»»
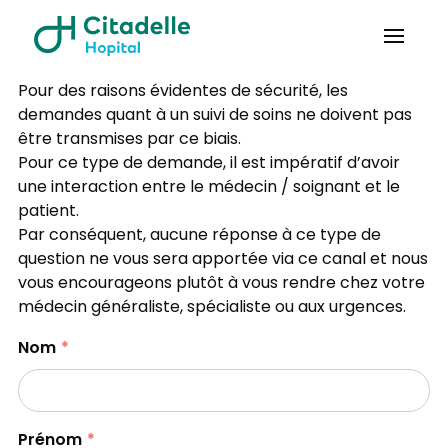
Pour des raisons évidentes de sécurité, les
demandes quant à un suivi de soins ne doivent pas
être transmises par ce biais.
Pour ce type de demande, il est impératif d’avoir
une interaction entre le médecin / soignant et le
patient.
Par conséquent, aucune réponse à ce type de
question ne vous sera apportée via ce canal et nous
vous encourageons plutôt à vous rendre chez votre
médecin généraliste, spécialiste ou aux urgences.
Nom
Prénom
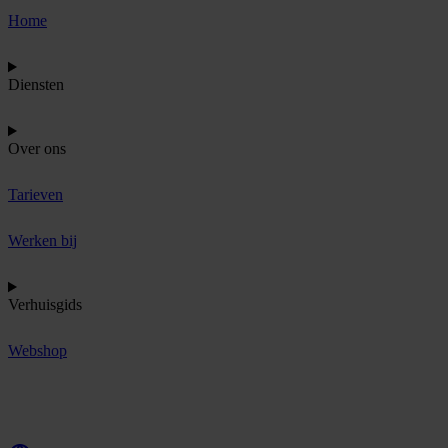
Home
Diensten
Over ons
Tarieven
Werken bij
Verhuisgids
Webshop
O
f
f
e
r
t
e
a
a
n
v
r
a
g
e
n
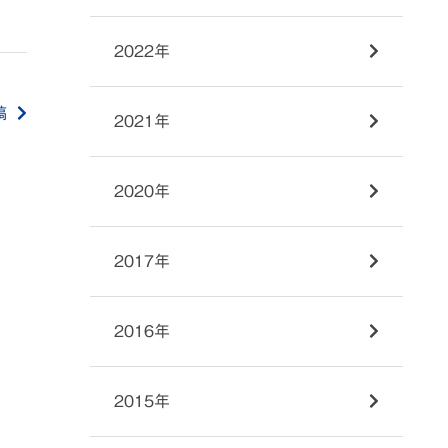
2022年
稿
2021年
2020年
2017年
2016年
2015年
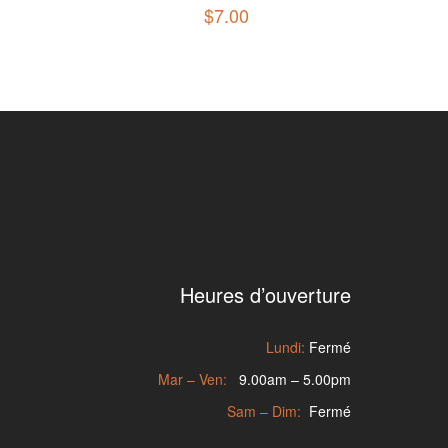
$
7.00
Heures d’ouverture
Lundi:
Fermé
Mar – Ven:
9.00am – 5.00pm
Sam – Dim:
Fermé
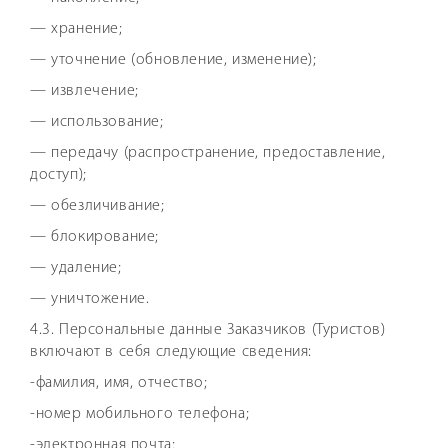
— хранение;
— уточнение (обновление, изменение);
— извлечение;
— использование;
— передачу (распространение, предоставление,
доступ);
— обезличивание;
— блокирование;
— удаление;
— уничтожение.
4.3. Персональные данные Заказчиков (Туристов)
включают в себя следующие сведения:
-фамилия, имя, отчество;
-номер мобильного телефона;
-электронная почта;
««
EXERCISE BRIEF — Restate each record from above word for word, excluding any picture it holds.

ANSWER AREA —
Pour des raisons évidentes de sécurité, les
demandes quant à un suivi de soins ne doivent pas
être transmises par ce biais.
Pour ce type de demande, il est impératif d’avoir
une interaction entre le médecin / soignant et le
patient.
Par conséquent, aucune réponse à ce type de
question ne vous sera apportée via ce canal et nous
vous encourageons plutôt à vous rendre chez votre
médecin généraliste, spécialiste ou aux urgences.
Nom
Prénom
Home
Diensten
Over ons
Tarieven
Werken bij
Verhuisgids
Webshop
O
f
f
e
r
t
e
a
a
n
v
r
a
g
e
n
2022年
稿
2021年
2020年
2017年
2016年
2015年
$
7.00
Heures d’ouverture
Lundi:
Fermé
Mar – Ven:
9.00am – 5.00pm
Sam – Dim:
Fermé
— хранение;
— уточнение (обновление, изменение);
— извлечение;
— использование;
— передачу (распространение, предоставление,
доступ);
— обезличивание;
— блокирование;
— удаление;
— уничтожение.
4.3. Персональные данные Заказчиков (Туристов)
включают в себя следующие сведения:
-фамилия, имя, отчество;
-номер мобильного телефона;
-электронная почта;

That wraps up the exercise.